How do reduce/optimize backup sizes

thimplicity

Member
Feb 4, 2022
89
14
13
45
Hi everyone,
I am doing local backups via PBS, but I also create vzdump backups that I back up to OneDrive via restic. I have tried to optimize backup sizes with cleaning up docker, fstrim as well as activating "ssd" and "discard" for the respective VMs.

I have multiple VMs that confuse me:
  1. Server: 50GB disk with ubuntu and multiple docker images. According to "df -h" 23GB free out of 48GB. The vzdump backup size: 12 GB
  2. Server: 100GB disk with ubuntu and multiple docker images. According to "df -h" 41GB free out of 98GB. The vzdump backup size: 76 GB
  3. Server: 200GB disk with ubuntu and multiple docker images. According to "df -h" 189GB free out of 197GB. The vzdump backup size: 51 GB
Two questions:
  • Why is there such a big difference between free/used space and the backup size
  • What else can I try to reduce backup sizes?
Thanks!
 
You need to wipe the formerly used disk space as it is not zero'ed out yet. So that means an image backup will still see data there even though the files have been deleted. Added: fstrim should be able to do this, but I know the dd method works for me YMMV.
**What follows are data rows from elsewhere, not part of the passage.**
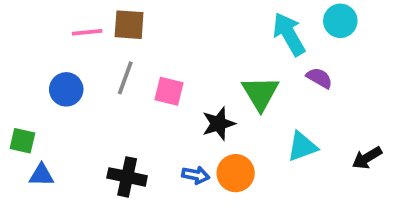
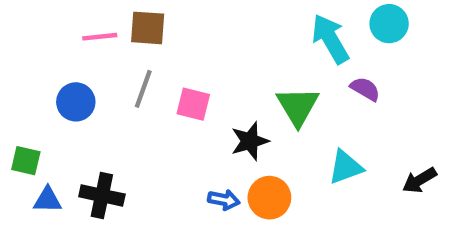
black cross: (127, 177) -> (102, 195), moved

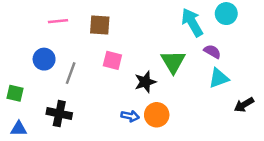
brown square: (148, 28) -> (100, 25), moved
gray line: (143, 89) -> (71, 73), moved
cyan triangle: (346, 167) -> (219, 78), moved
blue triangle: (48, 200) -> (19, 129), moved

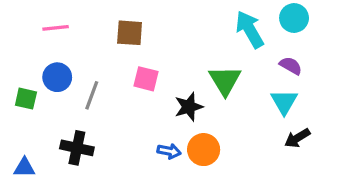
pink line: (58, 21) -> (56, 28), moved
purple semicircle: (212, 52) -> (291, 66), moved
cyan triangle: (219, 78) -> (284, 102), turned -40
green square: (15, 93) -> (26, 99), moved
black arrow: (244, 105) -> (297, 138), moved

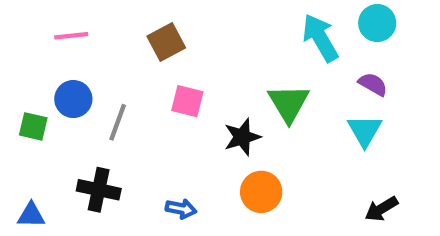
brown square: (130, 33) -> (166, 42), turned -32
black arrow: (297, 138) -> (381, 209), moved
blue arrow: (169, 151) -> (181, 209), moved

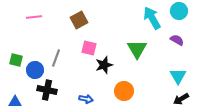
blue circle: (73, 99) -> (35, 70), moved
cyan triangle: (365, 131) -> (178, 76), moved
black star: (242, 137) -> (104, 65), moved

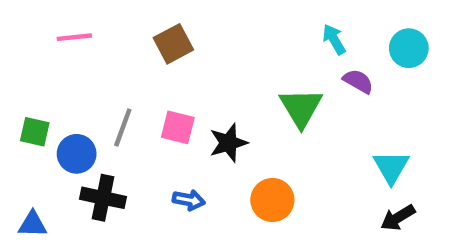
cyan circle: (179, 11) -> (409, 48), moved
cyan arrow: (152, 18) -> (334, 39), size x0.6
purple semicircle: (177, 40) -> (358, 81), moved
pink square: (89, 48) -> (178, 127), moved
blue arrow: (86, 99) -> (189, 200), moved

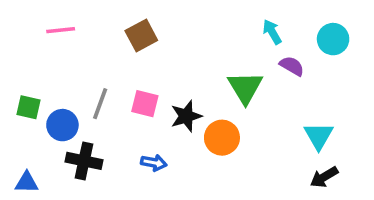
orange circle: (272, 200) -> (222, 138), moved

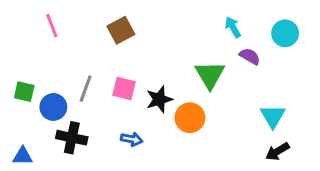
pink line: (61, 30) -> (52, 26), turned 75

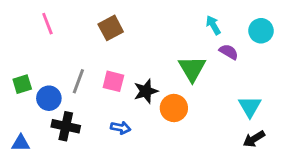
green square: (24, 92) -> (22, 84), turned -30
See https://knowledge.broadcom.com/external/article/340005/reclaiming-disk-space-from-thin-provisio.html

TLDR:
Windows (live.sysinternals.com)
sdelete64 c: -z
Linux (Replace /tmp with other folder if you have multiple partitions/volumes. Be very careful with dd.)
dd if=/dev/zero of=/tmp/zeroes && rm -f /tmp/zeroes
 
Last edited:
  • Like
Reactions: StreetPiet
Can you check the log of vzdump?
It should tell you how many data was found and tell you something about the compress ratio.

Code:
101: 2024-11-30 01:41:32 INFO: backup is sparse: 281.66 GiB (55%) total zero data
101: 2024-11-30 01:41:32 INFO: transferred 512.00 GiB in 2486 seconds (210.9 MiB/s)
101: 2024-11-30 01:41:33 INFO: archive file size: 203.33GB


Code:
INFO: backup is sparse: 290.06 GiB (75%) total zero data
INFO: transferred 384.00 GiB in 965 seconds (407.5 MiB/s)
INFO: archive file size: 59.31GB

Code:
100: 2024-11-30 01:14:53 INFO: backup is sparse: 636.55 GiB (84%) total zero data
100: 2024-11-30 01:14:53 INFO: transferred 750.00 GiB in 886 seconds (866.8 MiB/s)
100: 2024-11-30 01:14:54 INFO: archive file size: 89.61GB

Try a 'fstrim -a' on your guest.

On windows guest, the defrag tool has memory issues in combination with virtio.
You have to manually overwrite the discard granularity for your guest machine.* See article here:
https://www.alldiscoveries.com/how-...frag-on-windows-server-virtualized-with-qemu/



* in case the article will be removed:

cd /etc/pve/qemu-server/
vi <id>.conf
add the following line:
Code:
args: -global scsi-hd.discard_granularity=2097152
 
Last edited:
Hi everyone,
I am doing local backups via PBS, but I also create vzdump backups that I back up to OneDrive via restic. I have tried to optimize backup sizes with cleaning up docker, fstrim as well as activating "ssd" and "discard" for the respective VMs.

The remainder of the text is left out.